Given information
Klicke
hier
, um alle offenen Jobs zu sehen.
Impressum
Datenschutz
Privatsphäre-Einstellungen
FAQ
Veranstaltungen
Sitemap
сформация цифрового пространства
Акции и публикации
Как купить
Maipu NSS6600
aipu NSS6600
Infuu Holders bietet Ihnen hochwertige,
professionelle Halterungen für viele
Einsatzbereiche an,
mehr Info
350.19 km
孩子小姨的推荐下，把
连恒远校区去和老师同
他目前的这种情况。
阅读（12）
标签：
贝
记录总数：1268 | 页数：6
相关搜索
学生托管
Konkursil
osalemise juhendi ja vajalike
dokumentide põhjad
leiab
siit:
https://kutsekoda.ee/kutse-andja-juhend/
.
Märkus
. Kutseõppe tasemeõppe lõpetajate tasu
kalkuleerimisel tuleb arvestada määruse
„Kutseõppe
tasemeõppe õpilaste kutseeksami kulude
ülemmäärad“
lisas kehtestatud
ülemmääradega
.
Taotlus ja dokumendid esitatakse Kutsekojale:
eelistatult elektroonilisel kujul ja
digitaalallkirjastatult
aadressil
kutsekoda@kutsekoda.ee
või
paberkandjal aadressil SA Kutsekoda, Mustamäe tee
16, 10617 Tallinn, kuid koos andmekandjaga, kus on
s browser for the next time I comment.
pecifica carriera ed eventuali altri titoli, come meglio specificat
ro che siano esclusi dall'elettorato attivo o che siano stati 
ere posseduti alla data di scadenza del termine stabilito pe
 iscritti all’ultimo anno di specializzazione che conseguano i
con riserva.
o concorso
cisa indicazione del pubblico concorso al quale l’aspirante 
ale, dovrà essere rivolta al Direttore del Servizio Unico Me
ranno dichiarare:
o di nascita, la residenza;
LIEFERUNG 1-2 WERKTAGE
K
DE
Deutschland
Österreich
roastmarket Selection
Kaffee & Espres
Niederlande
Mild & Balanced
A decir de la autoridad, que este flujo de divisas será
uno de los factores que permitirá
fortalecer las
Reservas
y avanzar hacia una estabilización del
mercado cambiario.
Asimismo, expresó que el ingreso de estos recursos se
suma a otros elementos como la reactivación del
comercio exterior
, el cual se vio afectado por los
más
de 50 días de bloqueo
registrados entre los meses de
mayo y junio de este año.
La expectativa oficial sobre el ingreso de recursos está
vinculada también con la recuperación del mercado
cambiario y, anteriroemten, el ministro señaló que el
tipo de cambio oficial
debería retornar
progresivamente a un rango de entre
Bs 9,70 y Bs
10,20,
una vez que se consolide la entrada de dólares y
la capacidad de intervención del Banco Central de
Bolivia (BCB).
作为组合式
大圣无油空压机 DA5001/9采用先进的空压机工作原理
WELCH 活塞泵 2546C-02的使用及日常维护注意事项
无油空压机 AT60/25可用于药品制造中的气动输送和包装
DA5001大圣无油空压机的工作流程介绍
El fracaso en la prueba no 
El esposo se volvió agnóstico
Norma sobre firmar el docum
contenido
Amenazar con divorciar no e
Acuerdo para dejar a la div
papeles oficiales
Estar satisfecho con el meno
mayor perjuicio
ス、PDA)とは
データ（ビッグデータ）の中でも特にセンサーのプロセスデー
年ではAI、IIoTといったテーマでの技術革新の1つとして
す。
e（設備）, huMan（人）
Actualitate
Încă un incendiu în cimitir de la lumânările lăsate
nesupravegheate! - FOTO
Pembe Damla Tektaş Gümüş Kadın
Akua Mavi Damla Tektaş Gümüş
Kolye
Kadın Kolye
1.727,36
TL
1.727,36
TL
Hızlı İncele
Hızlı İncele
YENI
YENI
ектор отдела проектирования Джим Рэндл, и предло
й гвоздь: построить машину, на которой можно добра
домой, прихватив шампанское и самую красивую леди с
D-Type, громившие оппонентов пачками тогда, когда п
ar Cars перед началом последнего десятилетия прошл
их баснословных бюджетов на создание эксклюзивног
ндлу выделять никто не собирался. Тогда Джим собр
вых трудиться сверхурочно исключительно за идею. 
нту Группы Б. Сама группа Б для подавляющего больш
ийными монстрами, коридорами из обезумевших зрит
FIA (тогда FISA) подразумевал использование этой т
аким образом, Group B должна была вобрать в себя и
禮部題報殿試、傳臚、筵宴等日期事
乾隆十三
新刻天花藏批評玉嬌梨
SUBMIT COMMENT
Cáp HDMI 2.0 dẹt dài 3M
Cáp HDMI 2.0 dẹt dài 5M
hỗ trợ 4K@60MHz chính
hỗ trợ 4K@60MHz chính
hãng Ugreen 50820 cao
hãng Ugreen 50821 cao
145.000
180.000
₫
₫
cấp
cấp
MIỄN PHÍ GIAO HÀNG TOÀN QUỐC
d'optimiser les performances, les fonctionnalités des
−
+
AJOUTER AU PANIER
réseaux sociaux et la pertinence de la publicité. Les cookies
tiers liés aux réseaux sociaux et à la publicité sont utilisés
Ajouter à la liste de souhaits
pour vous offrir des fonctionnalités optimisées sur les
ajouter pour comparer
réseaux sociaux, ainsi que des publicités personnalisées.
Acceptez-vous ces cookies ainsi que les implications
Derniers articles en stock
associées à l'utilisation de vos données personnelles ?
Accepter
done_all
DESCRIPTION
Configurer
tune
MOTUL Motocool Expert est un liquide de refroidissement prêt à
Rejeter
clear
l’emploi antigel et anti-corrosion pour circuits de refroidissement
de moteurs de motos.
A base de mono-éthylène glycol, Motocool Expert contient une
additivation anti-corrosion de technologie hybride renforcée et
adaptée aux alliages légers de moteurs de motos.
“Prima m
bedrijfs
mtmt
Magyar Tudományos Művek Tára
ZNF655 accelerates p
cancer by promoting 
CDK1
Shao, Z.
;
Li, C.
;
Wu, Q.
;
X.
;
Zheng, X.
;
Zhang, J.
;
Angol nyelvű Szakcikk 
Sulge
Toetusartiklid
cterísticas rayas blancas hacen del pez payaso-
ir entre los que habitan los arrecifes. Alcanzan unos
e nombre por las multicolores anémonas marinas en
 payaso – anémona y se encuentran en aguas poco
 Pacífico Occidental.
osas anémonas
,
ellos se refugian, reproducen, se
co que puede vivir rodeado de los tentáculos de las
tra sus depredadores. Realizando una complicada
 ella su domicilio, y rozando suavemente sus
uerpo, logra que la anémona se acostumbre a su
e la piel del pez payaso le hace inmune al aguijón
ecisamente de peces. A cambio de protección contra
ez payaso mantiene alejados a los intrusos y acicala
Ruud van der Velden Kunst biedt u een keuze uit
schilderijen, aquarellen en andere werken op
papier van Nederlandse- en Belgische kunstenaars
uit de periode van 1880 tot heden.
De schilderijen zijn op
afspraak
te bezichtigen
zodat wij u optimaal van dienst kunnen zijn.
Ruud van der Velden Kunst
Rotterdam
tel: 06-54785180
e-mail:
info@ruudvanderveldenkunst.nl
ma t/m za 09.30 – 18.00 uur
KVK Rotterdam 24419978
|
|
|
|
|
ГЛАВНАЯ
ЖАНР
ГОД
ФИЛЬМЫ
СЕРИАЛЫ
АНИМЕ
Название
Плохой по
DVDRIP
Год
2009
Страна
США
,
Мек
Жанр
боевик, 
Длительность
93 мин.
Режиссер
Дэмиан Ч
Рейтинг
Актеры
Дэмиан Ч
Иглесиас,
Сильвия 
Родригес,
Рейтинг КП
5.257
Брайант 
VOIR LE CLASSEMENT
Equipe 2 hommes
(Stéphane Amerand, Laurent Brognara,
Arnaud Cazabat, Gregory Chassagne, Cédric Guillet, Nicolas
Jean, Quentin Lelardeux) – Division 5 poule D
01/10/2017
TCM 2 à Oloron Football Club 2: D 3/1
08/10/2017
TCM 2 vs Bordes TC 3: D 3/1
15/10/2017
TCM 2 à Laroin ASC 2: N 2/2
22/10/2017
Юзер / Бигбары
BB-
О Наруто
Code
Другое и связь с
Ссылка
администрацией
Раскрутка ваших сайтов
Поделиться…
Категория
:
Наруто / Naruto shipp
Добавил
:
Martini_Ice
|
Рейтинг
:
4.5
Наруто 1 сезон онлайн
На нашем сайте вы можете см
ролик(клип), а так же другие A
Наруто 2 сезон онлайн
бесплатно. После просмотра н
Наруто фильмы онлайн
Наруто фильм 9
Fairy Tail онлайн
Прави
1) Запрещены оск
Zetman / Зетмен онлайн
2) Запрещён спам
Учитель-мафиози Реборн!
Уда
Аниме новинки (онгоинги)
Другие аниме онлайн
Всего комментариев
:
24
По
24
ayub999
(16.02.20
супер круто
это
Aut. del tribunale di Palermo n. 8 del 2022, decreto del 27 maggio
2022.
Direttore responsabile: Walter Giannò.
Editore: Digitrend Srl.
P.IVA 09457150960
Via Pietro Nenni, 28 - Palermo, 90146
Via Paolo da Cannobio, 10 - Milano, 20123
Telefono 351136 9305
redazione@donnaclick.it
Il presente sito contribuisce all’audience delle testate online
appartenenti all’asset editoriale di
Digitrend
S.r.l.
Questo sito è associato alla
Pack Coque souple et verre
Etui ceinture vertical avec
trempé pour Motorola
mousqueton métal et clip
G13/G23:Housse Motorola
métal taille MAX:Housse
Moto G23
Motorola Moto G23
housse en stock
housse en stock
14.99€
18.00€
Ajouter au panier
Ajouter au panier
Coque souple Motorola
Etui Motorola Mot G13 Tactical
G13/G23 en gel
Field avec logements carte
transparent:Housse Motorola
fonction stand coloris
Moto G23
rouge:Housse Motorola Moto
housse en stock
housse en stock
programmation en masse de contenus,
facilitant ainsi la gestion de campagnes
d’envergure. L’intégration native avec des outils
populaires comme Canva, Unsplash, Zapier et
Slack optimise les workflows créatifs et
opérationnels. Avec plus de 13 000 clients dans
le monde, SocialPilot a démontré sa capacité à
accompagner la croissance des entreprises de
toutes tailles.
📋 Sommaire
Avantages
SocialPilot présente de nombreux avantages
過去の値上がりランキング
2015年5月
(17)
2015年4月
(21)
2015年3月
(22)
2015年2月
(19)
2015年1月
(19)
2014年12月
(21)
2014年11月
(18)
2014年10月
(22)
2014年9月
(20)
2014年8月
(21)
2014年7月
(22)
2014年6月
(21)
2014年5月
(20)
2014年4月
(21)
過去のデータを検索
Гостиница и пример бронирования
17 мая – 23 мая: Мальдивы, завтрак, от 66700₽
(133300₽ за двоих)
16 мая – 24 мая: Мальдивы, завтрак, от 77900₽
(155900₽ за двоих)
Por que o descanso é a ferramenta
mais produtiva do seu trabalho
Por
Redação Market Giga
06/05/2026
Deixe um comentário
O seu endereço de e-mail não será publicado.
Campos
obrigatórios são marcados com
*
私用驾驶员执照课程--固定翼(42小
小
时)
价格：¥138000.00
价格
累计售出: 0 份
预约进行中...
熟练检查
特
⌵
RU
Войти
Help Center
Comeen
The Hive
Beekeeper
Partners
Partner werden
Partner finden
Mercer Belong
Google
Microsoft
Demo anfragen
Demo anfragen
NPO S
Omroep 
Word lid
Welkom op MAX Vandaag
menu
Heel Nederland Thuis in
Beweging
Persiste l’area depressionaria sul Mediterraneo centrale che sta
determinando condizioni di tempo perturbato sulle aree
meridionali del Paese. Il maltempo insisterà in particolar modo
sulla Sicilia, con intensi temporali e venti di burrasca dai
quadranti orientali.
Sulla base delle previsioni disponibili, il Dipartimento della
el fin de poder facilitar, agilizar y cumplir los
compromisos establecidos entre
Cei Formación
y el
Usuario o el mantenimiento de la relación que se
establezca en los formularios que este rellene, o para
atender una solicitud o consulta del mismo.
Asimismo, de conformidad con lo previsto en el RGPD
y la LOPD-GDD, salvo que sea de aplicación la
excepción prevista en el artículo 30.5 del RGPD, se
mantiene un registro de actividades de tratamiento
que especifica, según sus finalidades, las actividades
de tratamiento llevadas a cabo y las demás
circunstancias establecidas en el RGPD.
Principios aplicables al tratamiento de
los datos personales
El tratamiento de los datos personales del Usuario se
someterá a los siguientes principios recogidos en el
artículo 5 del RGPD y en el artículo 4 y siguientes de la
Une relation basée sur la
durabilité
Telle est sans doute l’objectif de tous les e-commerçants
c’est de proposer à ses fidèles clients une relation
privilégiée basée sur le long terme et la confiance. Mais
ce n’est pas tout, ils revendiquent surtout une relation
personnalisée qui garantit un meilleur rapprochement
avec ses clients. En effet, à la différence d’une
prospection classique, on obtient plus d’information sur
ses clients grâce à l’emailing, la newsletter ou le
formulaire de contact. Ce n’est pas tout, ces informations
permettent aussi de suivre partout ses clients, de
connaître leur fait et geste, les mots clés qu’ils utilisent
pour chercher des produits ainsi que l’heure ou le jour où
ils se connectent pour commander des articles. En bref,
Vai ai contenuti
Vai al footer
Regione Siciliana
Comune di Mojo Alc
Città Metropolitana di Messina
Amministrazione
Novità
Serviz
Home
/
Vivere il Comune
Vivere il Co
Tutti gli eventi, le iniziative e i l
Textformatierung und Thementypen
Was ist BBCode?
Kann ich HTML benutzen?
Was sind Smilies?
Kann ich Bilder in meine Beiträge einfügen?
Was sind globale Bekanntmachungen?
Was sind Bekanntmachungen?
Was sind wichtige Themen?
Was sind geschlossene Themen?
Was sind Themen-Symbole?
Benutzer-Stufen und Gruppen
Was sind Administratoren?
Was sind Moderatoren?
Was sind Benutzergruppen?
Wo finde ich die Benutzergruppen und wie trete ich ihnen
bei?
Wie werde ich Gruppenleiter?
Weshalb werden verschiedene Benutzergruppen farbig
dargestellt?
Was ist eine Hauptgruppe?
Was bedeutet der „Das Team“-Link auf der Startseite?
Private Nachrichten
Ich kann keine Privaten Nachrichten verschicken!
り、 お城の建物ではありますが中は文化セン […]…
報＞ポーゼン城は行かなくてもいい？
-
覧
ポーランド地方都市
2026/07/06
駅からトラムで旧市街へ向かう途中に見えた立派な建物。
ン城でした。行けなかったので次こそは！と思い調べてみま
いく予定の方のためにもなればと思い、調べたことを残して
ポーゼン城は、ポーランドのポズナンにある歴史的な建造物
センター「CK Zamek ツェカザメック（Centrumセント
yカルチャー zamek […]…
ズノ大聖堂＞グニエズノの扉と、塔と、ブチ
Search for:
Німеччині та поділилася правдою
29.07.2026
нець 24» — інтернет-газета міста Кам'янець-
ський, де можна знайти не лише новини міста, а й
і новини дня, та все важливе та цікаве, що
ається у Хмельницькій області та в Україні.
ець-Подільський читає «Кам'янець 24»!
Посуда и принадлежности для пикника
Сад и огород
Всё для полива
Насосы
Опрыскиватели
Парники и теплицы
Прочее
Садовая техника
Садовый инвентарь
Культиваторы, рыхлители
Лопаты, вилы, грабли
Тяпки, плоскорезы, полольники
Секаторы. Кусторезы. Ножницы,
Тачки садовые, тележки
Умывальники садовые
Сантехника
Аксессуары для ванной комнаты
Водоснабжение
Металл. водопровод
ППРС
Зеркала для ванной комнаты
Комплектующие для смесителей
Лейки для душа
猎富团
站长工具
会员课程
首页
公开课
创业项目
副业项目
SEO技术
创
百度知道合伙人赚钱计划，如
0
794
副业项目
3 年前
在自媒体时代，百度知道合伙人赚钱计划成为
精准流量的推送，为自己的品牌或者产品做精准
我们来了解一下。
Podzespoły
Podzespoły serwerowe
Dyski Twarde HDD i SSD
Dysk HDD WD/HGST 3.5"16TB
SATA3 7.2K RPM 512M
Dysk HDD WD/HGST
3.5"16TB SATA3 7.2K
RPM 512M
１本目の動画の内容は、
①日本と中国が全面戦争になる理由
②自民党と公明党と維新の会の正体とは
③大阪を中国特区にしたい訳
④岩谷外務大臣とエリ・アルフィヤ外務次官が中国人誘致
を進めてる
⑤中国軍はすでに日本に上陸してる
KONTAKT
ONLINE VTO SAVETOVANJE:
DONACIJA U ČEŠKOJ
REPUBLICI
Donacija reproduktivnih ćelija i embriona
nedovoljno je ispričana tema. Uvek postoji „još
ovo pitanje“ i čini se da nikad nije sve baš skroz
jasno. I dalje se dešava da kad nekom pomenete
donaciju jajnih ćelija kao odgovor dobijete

What this task involves
Pull every line containing the word "Coque" out of the entries above.

Output of the exercise
Pack Coque souple et verre
Coque souple Motorola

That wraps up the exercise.